As we have seen, trust at the level of the buyer–supplier relationship takes shape through situated interactions across multiple relevant interfaces, each contributing in a differentiated way (Hill et al., 2009; Gullet et al., 2009). In the first case, trust consolidates around a consistently reliable actor, whose proactive conduct and responsiveness gradually shape expectations, influence coordination, and foster alignment across functions. In the second, trust erodes not because of systemic failure, but due to the persistent dysfunction of a single critical interface, whose unreliability generates interpretive strain and fosters defensive behavior through the wider relationship. Both these examples reflect a form of compilational emergence where system-level outcomes are shaped by the uneven distribution of credibility, visibility, and responsiveness across roles. Viewing buyer–supplier trust through this lens draws attention to the various points of critical influence (Kozlowski and Klein, 2000). It also underscores the temporal fragility of trust, highlighting that although confidence may build gradually through repeated interaction, it can be quickly destabilized by the failure of a single critical role (Kozlowski et al., 2013). From this perspective, trust represents a relational outcome shaped over time by the conduct of boundary actors: it emerges unevenly, consolidates selectively, and may falter when localized expectations are disappointed.

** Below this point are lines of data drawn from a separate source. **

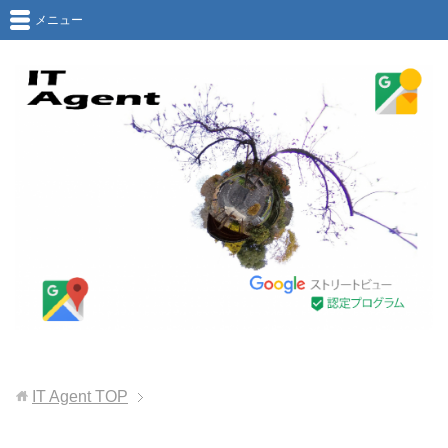
メニュー
IT Agent
TOP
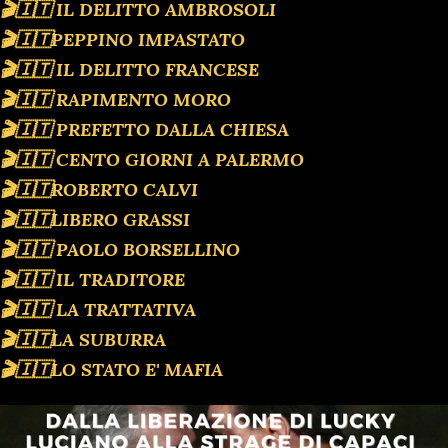
🎬🇮🇹 IL DELITTO AMBROSOLI
🎬🇮🇹PEPPINO IMPASTATO
🎬🇮🇹 IL DELITTO FRANCESE
🎬🇮🇹 RAPIMENTO MORO
🎬🇮🇹 PREFETTO DALLA CHIESA
🎬🇮🇹 CENTO GIORNI A PALERMO
🎬🇮🇹ROBERTO CALVI
🎬🇮🇹LIBERO GRASSI
🎬🇮🇹 PAOLO BORSELLINO
🎬🇮🇹 IL TRADITORE
🎬🇮🇹 LA TRATTATIVA
🎬🇮🇹LA SUBURRA
🎬🇮🇹LO STATO E' MAFIA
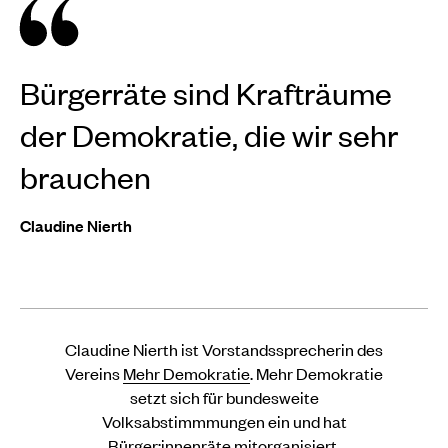
Bürgerräte sind Krafträume
der Demokratie, die wir sehr
brauchen
Claudine Nierth
Claudine Nierth ist Vorstandssprecherin des
Vereins
Mehr Demokratie
. Mehr Demokratie
setzt sich für bundesweite
Volksabstimmmungen ein und hat
Bürger:innenräte mitorganisiert.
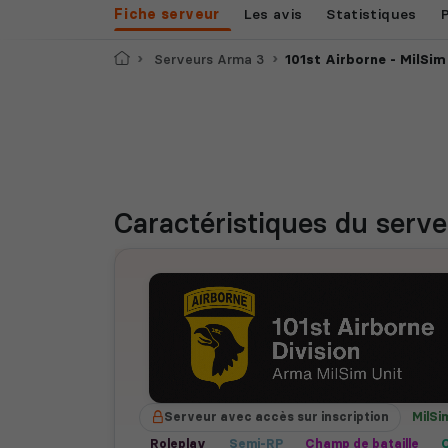
Fiche serveur
Les avis
Statistiques
Accueil
Serveurs Arma 3
101st Airborne - MilSim
Caractéristiques
du serve
Serveur avec accès sur inscription
MilSi
Roleplay
Semi-RP
Champ de bataille
C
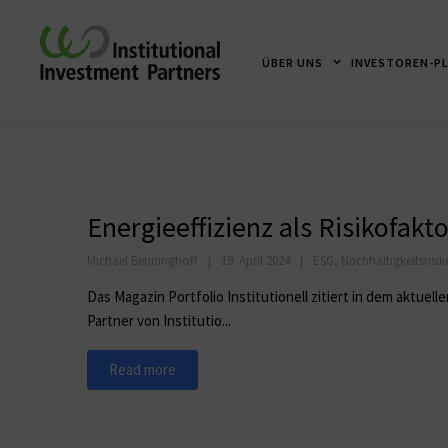
ÜBER UNS
INVESTOREN-P
Energieeffizienz als Risikofakto
Michael Benninghoff
19. April 2024
ESG
,
Nachhaltigkeitsrisik
Das Magazin Portfolio Institutionell zitiert in dem aktuel
Partner von Institutio...
Read more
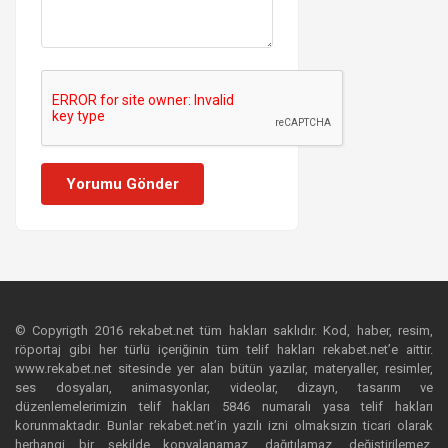
Yorumu Gönder
© Copyrigth 2016 rekabet.net tüm hakları saklıdır. Kod, haber, resim,
röportaj gibi her türlü içeriğinin tüm telif hakları rekabet.net’e aittir.
www.rekabet.net sitesinde yer alan bütün yazılar, materyaller, resimler,
ses dosyaları, animasyonlar, videolar, dizayn, tasarım ve
düzenlemelerimizin telif hakları 5846 numaralı yasa telif hakları
korunmaktadır. Bunlar rekabet.net’in yazılı izni olmaksızın ticari olarak
herhangi bir şekilde kopyalanamaz, dağıtılamaz, değiştirilemez,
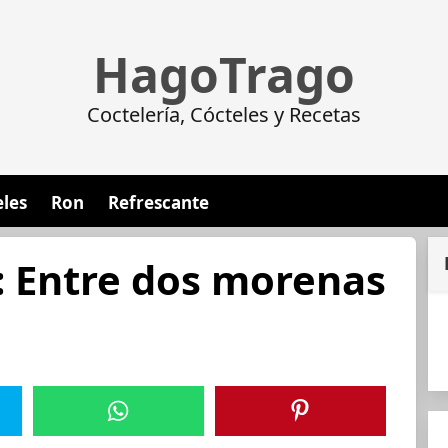
HagoTrago
Coctelería, Cócteles y Recetas
eles
Ron
Refrescante
a: Entre dos morenas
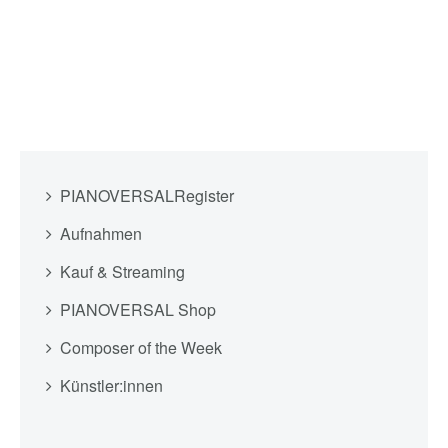
PIANOVERSALRegister
Aufnahmen
Kauf & Streaming
PIANOVERSAL Shop
Composer of the Week
Künstler:innen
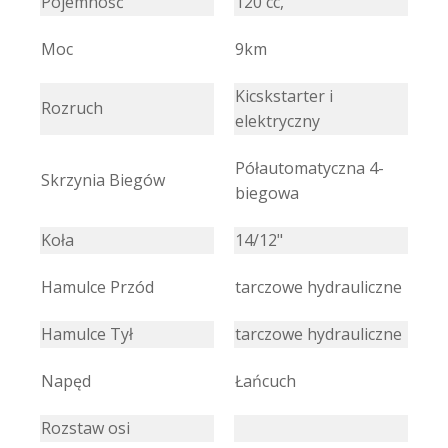
Pojemność
120 cc,
Moc
9km
Kicskstarter i
Rozruch
elektryczny
Półautomatyczna 4-
Skrzynia Biegów
biegowa
Koła
14/12"
Hamulce Przód
tarczowe hydrauliczne
Hamulce Tył
tarczowe hydrauliczne
Napęd
Łańcuch
Rozstaw osi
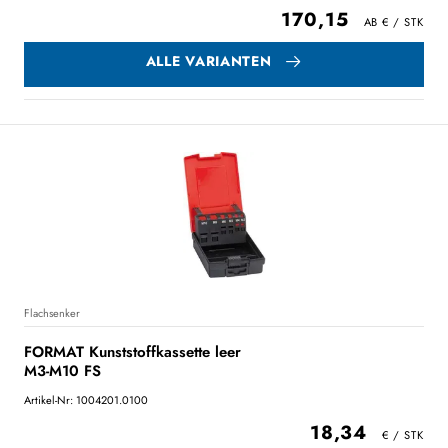
170,15
ALLE VARIANTEN
Flachsenker
FORMAT Kunststoffkassette leer
M3-M10 FS
Artikel-Nr: 1004201.0100
18,34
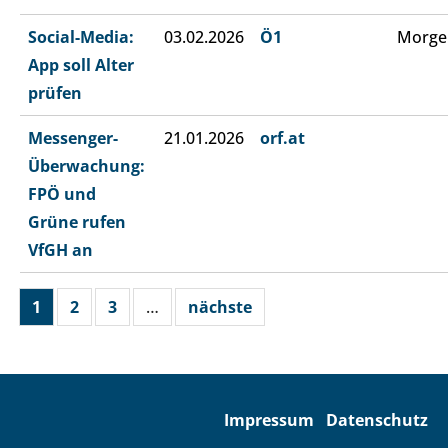
Social-Media:
03.02.2026
Ö1
Morge
App soll Alter
prüfen
Messenger-
21.01.2026
orf.at
Überwachung:
FPÖ und
Grüne rufen
VfGH an
1
2
3
…
nächste
Impressum
Datenschutz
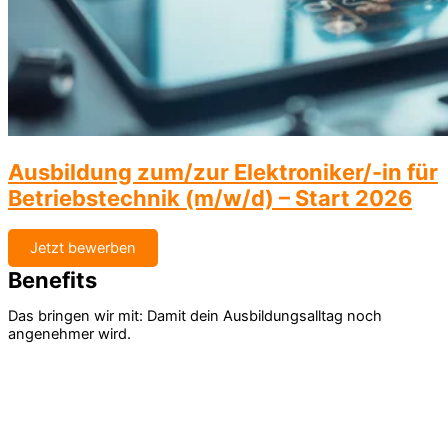
Ausbildung zum/zur Elektroniker/-in für
Betriebstechnik (m/w/d) – Start 2026
Jetzt bewerben
Benefits
Das bringen wir mit: Damit dein Ausbildungsalltag noch
angenehmer wird.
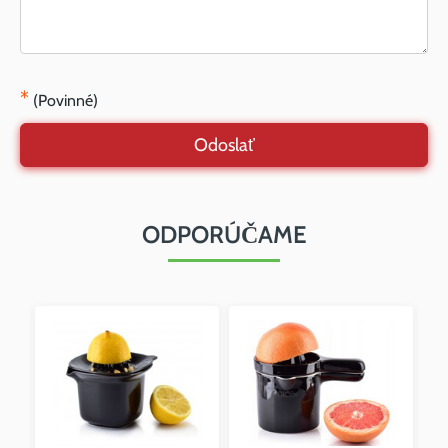
*
(Povinné)
Odoslať
ODPORÚČAME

4.3 Productivity management: improvement on the shop floor
As discussed in Section 2.3, BO research has devoted substantial attention to efforts aimed at improving productivity. Within this stream, such approaches are often portrayed as top-down managerial initiatives, in which standardized practices and formal design features are defined to guide individual behavior. A complementary and potentially informative perspective is to view productivity improvement as an outcome that is enacted and gradually stabilizes over time through day-to-day interactions, local adjustments, and coordination among operational actors.
To understand these aspects, consider two production teams in which lean tools (e.g. daily huddles, shopfloor management, kaizen boards) have been formally introduced. While these instruments provide a common structure, their use depends on the extent to which the members of the teams take initiative to identify, communicate, and act on improvement opportunities (e.g. Grant and Ashford, 2008). This process is not driven by top-down enforcement, but by local interactions, reciprocal influence, and shared understandings of issues and priorities (e.g. Carraro et al., 2025).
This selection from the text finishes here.